🤖 AI Summary
This work addresses the unpredictable interpretive choices often implicit in large language model (LLM) formalizations of legal provisions, which undermine the comparability and explainability of reasoning outcomes. The authors propose a systematic approach that integrates graph node matching with SAT solvers to enumerate divergent inferences arising from alternative formalizations when applied to identical legal cases. These divergences are then rendered into natural-language scenarios amenable to expert legal review. For the first time, this method maps formalization discrepancies onto intelligible edge cases, revealing their qualitative connection to real-world legal disputes. Experiments on ten EU legal provisions demonstrate that structural similarity among formalizations correlates poorly with behavioral agreement, whereas the generated divergence cases effectively capture actual conflicts in legal interpretation.
📝 Abstract
Formalizing legal provisions promises machine-accessible law and automated legal reasoning, and recent LLMs make it tempting to generate such formalizations directly from statutory text.
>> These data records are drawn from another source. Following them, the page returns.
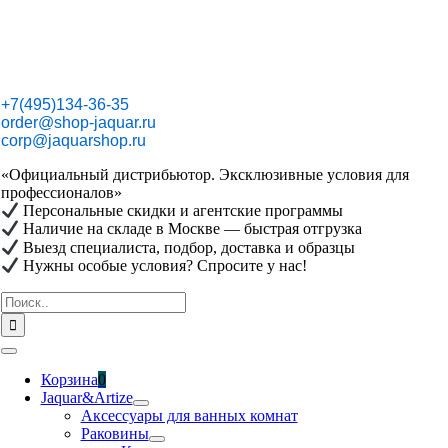
Skip
to
content
+7(495)134-36-35
order@shop-jaquar.ru
corp@jaquarshop.ru
«Официальный дистрибьютор. Эксклюзивные условия для
профессионалов»
Персональные скидки и агентские программы
Наличие на складе в Москве — быстрая отгрузка
Выезд специалиста, подбор, доставка и образцы
Нужны особые условия? Спросите у нас!
Результат
поиска:
Toggle
Navigation
Корзина
0
Jaquar&Artize
Аксессуары для ванных комнат
Раковины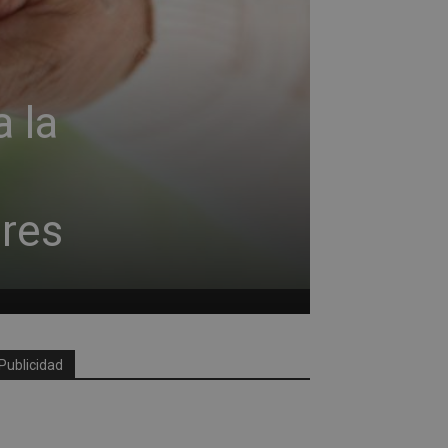
 la
ores
Publicidad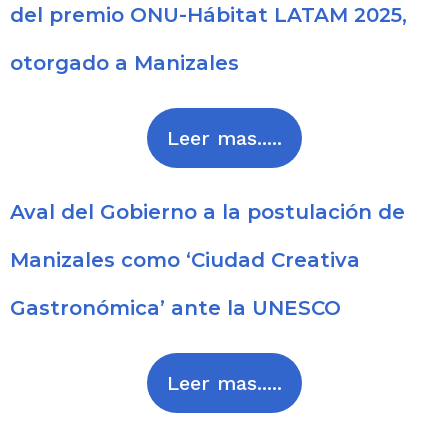
del premio ONU-Hábitat LATAM 2025,
otorgado a Manizales
Leer mas.....
Aval del Gobierno a la postulación de
Manizales como ‘Ciudad Creativa
Gastronómica’ ante la UNESCO
Leer mas.....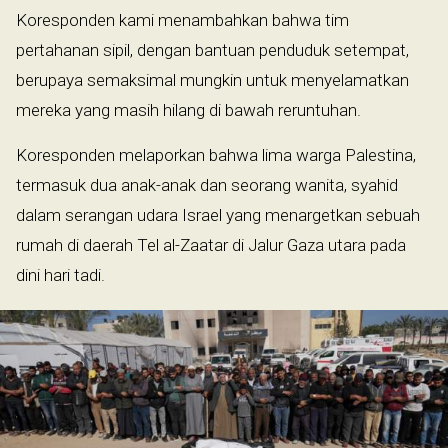
Koresponden kami menambahkan bahwa tim
pertahanan sipil, dengan bantuan penduduk setempat,
berupaya semaksimal mungkin untuk menyelamatkan
mereka yang masih hilang di bawah reruntuhan.
Koresponden melaporkan bahwa lima warga Palestina,
termasuk dua anak-anak dan seorang wanita, syahid
dalam serangan udara Israel yang menargetkan sebuah
rumah di daerah Tel al-Zaatar di Jalur Gaza utara pada
dini hari tadi.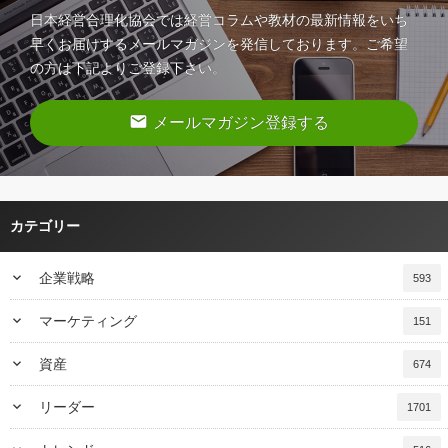
日本経営合理化協会では経営コラムや教材の最新情報をいち
早くお届けするメールマガジンを発信しております。ご希望
の方は下記よりご登録下さい。
email
メールマガジン登録する
カテゴリー
keyboard_arrow_down
企業戦略
593
keyboard_arrow_down
マーケティング
151
keyboard_arrow_down
資産
674
keyboard_arrow_down
リーダー
1701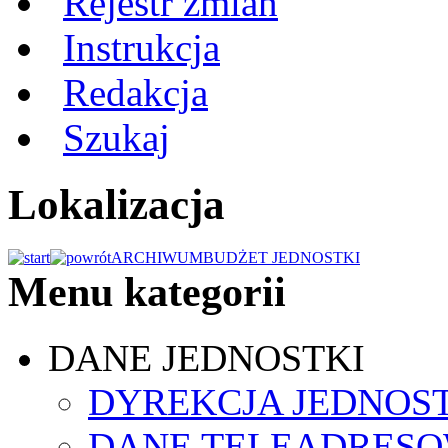
Rejestr zmian
Instrukcja
Redakcja
Szukaj
Lokalizacja
ARCHIWUM
BUDŻET JEDNOSTKI
Menu kategorii
DANE JEDNOSTKI
DYREKCJA JEDNOS
DANE TELEADRES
However, any formalization makes implicit interpretive choices whose consequences are hard to anticipate, especially if an LLM is the author. We present a method for systematically comparing different formalizations of the same legal provision by their inferences on individual cases. Given multiple formalizations of a provision, we match them at the node level, derive a shared interface for each pair from the matching, and use a SAT solver to enumerate the edge cases on which any two formalizations disagree. Selected edge cases are then verbalized into concrete factual scenarios that a legal expert can examine and act on. We apply our method to formalizations of ten EU provisions generated by nine frontier LLMs. We find that behavioral divergence between formalizations is essentially uncorrelated with their structural agreement and that the verbalized cases reveal qualitatively distinct types of disagreement, including divergences that mirror genuine controversies in the legal commentary.